I said camel, not ostrich! Why AI makes such a meal of Arabic words

If you can tell the difference between a large mammal with a hump and an ungainly flightless bird, you're more switched on than some AI models.

Researchers in the UAE have found that even AI models optimised for use with Arabic struggle to understand content from the Arab world. They may think a camel is an ostrich, say a traditional Moroccan hat is a Mexican sombrero, or fail to properly identify a popular Gulf dessert.

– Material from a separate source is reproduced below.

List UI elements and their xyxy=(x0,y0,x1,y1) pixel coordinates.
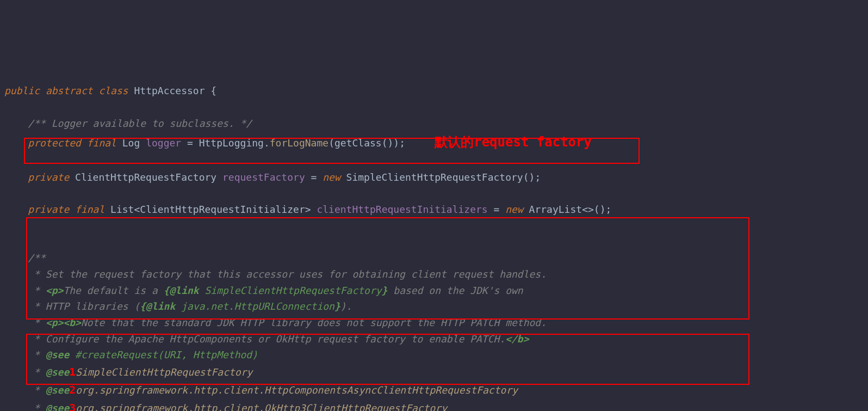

While the errors may raise a laugh, they highlight the serious point that AI often makes mistakes when it comes to dealing with material from the Arab world, including images. For AI developers, there is a reputational risk in ignoring cultural nuances, giving broad-brush answers, or, in the worst case, getting things wrong completely.

Researchers from Mohamed bin Zayed University of Artificial Intelligence (MBZUAI) in Abu Dhabi recorded the errors when they tested half a dozen “prominent” AI models, five of them designed to work with Arabic. They are vision-language models, so they can interpret video, pictures or text and produce a written description or summary.

The five Arabic-specialised models – all open-source models that can be used freely by the public without payment – include some produced by researchers in the UAE and others created by start-up technology companies. One of the researchers, Karima Kadaoui, said the models sometimes knew “a bit about Arab culture” without understanding the cultural specifics.

“Let’s say there’s an instrument that is very specific to a culture, and the models would either describe it in very vague terms, just saying an instrument instead of using the actual name, or end up misattributing it completely to some different culture,” she said.

“For example, there’s a lady wearing a northern Moroccan hat. The majority of models would simply not recognise it as anything – they would say something vague like just ‘hat’, and then some models would be over-confident and claim that it belongs to a different culture. In this example, a Mexican hat.”

Ms Kadaoui, a PhD student, told The National that models would see a camel and mistake it for an ostrich “very commonly”. The sweet dessert Omani halwa was mistakenly identified in various ways by different models. One called it a sweet that “could be a cake” covered in nuts, while another suggested that it was a Pastilla, a Moroccan pie, and a third described it as a type of baklava dessert.

The researchers also found what they described as dialectical mixing, such as AI starting a response with Moroccan Arabic, but mixing in words from Egyptian Arabic. When giving responses that were supposed to be in a particular dialect, models often reverted to Modern Standard Arabic.

In a statement, the university said such examples highlight the challenges for Arabic-enabled AI, which include correctly recognising an object, understanding its cultural context, correctly using a particular Arabic dialect and giving coherent responses.

Although the research focused on Arabic-enabled AI and objects from the Arab world, the researchers said that mistakes could also occur when AI was identifying material from other areas. They gave South-East Asia as an example.

Researchers found that AI models mistook traditional Moroccan hats for Mexican sombreros. Getty Images

Sometimes AI models fail when interpreting material from the Arab world because the initial annotation of images, for example, has been done by people from other parts of the world. This initial annotation by a person is crucial because it provides the initial data on which the model is built. Models may become more culturally grounded if, for example, they use more inclusive or diverse human-annotated data sets.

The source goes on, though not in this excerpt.